Mensaje por Laurent De Lacroix el Miér Dic 05, 2012 11:48 pm








One Bullet

Con Jamie Thomas





Los capullos del MI6 habían descubierto uno de nuestros asentamientos con un importante almacén de armas. El jefe… quien personalmente era un maldito niñato perturbado, nos instó rápidamente a que tomásemos posiciones. Cuando recibí la llamada en el móvil me levanté de la cama… Besando el pelo de mi pareja antes de vestirme y asearme por encima. Me vestí con mi ya habitual y característico mono negro de cuero. Perfecto para conducir y duro para cuando me tumbaba a la espera de mis víctimas. Tomé el pasamontañas inífugo también del mismo color tizón y cubrí mi rostro, tan sólo dejando mis dos orbes aguamarina a la vista. Ojos reconocibles en cualquier lugar… Deseados por muchos y odiados por otros tantos…

Salí de casa con mi habitual y característica calma, tomando el casco de mi harley y vistiéndome, quedando cual jinete espectral en un misil tan oscuro como la propia muerte.

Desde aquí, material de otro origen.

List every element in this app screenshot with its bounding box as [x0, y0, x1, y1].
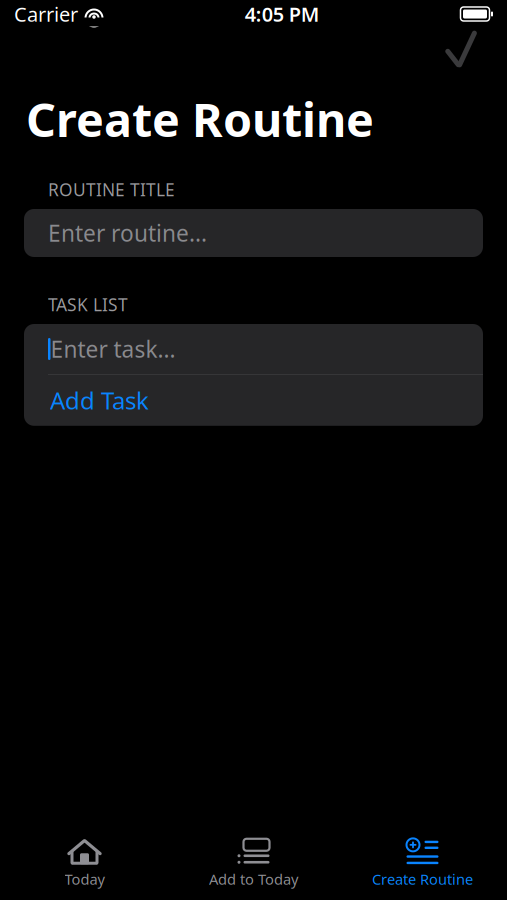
staticText: Enter task...: [50, 334, 176, 364]
staticText: Create Routine: [26, 88, 374, 150]
staticText: TASK LIST: [48, 293, 128, 316]
staticText: Create Routine: [372, 869, 473, 889]
button[interactable]: Add Task: [24, 375, 483, 426]
staticText: Enter routine...: [48, 218, 207, 248]
button[interactable]: Add to Today: [169, 832, 338, 894]
staticText: Carrier: [14, 1, 78, 27]
staticText: Add Task: [50, 384, 149, 416]
button[interactable]: Save Routine: [435, 29, 489, 75]
button[interactable]: Create Routine: [338, 832, 507, 894]
staticText: 4:05 PM: [245, 1, 320, 27]
button[interactable]: Today: [0, 832, 169, 894]
staticText: ROUTINE TITLE: [48, 178, 175, 201]
staticText: Add to Today: [209, 869, 298, 889]
staticText: Today: [64, 869, 104, 889]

Uno de aquellos jinetes del apocalipsis haciendo suyas las calles de Berlín, alzando el rugido del tigre en los callejones más recónditos de la ciudad, dirigiendo mi rumbo hacia un edificio en teoría cubierto y bien posicionado para iniciar mis disparos, los cuales impactarían certeramente en los cuerpos del enemigo.

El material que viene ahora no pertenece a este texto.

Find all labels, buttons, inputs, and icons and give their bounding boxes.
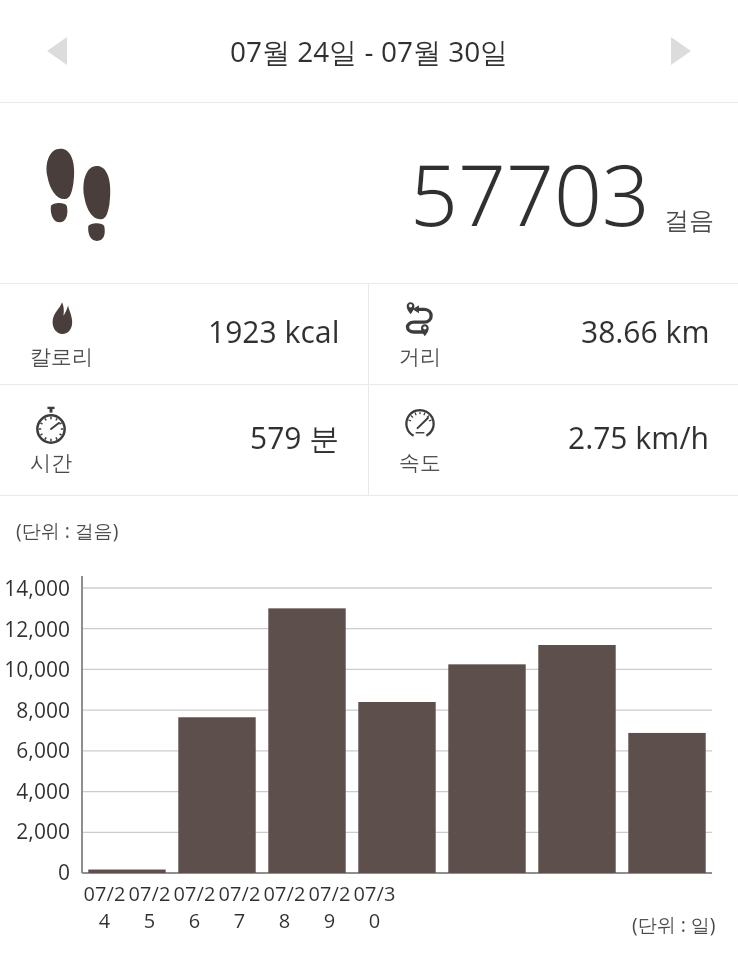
staticText: (단위 : 걸음) — [16, 518, 119, 544]
button[interactable]: Previous week — [26, 20, 88, 82]
staticText: 14,000 — [4, 574, 70, 603]
staticText: 칼로리 — [30, 344, 93, 370]
staticText: 07/25 — [127, 880, 172, 934]
staticText: 1923 kcal — [208, 311, 340, 352]
button[interactable]: 시간 — [0, 385, 368, 495]
staticText: 10,000 — [4, 655, 70, 684]
button[interactable]: 칼로리 — [0, 284, 368, 384]
button[interactable]: 57703 — [0, 103, 738, 283]
button[interactable]: Weekly steps bar chart — [0, 496, 738, 960]
staticText: 07/27 — [217, 880, 262, 934]
button[interactable]: Next week — [650, 20, 712, 82]
staticText: 57703 — [410, 136, 650, 250]
staticText: 38.66 km — [581, 311, 710, 352]
staticText: 07/30 — [352, 880, 397, 934]
staticText: 07/26 — [172, 880, 217, 934]
button[interactable]: 속도 — [369, 385, 738, 495]
staticText: 12,000 — [4, 615, 70, 644]
staticText: 07/24 — [82, 880, 127, 934]
staticText: 579 분 — [250, 417, 340, 458]
staticText: (단위 : 일) — [632, 912, 716, 938]
staticText: 07/29 — [307, 880, 352, 934]
button[interactable]: 거리 — [369, 284, 738, 384]
staticText: 4,000 — [16, 777, 70, 806]
staticText: 0 — [57, 858, 70, 887]
staticText: 시간 — [30, 450, 72, 476]
staticText: 걸음 — [664, 205, 714, 236]
staticText: 거리 — [399, 344, 441, 370]
staticText: 8,000 — [16, 696, 70, 725]
staticText: 07/28 — [262, 880, 307, 934]
staticText: 속도 — [399, 450, 441, 476]
staticText: 6,000 — [16, 736, 70, 765]
staticText: 2,000 — [16, 817, 70, 846]
staticText: 07월 24일 - 07월 30일 — [230, 32, 509, 70]
staticText: 2.75 km/h — [568, 417, 710, 458]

Aparqué el vehículo en el lateral del edificio clave y salté para hacer descender la escalera de incendios, algo demasiado americano para mi gusto, mas bastante útil en momentos como aquel. Escalé los cinco pisos del edificio con el maletín a mi espalda, sintiendo el agradable y familiar peso de mi arma. Una vez llegué a la azotea tomé aire y extendí los brazos en un pequeño ritual al cual me había acostumbrado con el paso de los años. Me preparaba para matar.

Una vez reconocí la azotea, también percatándome de la posibilidad de una emboscada, simplemente me senté en el guardamiedos con los pies colgando al vacío mientras preparaba mi rifle. Un carísimo y exquisito M-200. Un arma de élite que únicamente utilizaban los Francotiradores con mayor pericia a la hora de apuntar.
Una vez mi arma estuvo montada me tumbé en el suelo y me aseguré de enfocar a aquellos pobres desgraciados que se encontraban desvalijando nuestro arsenal.
Poco después percibí que mis camaradas, los esbirros, simples peones prescindibles se lanzaban al ataque con armas de poco calibre, creando el caos con el factor sorpresa de su parte.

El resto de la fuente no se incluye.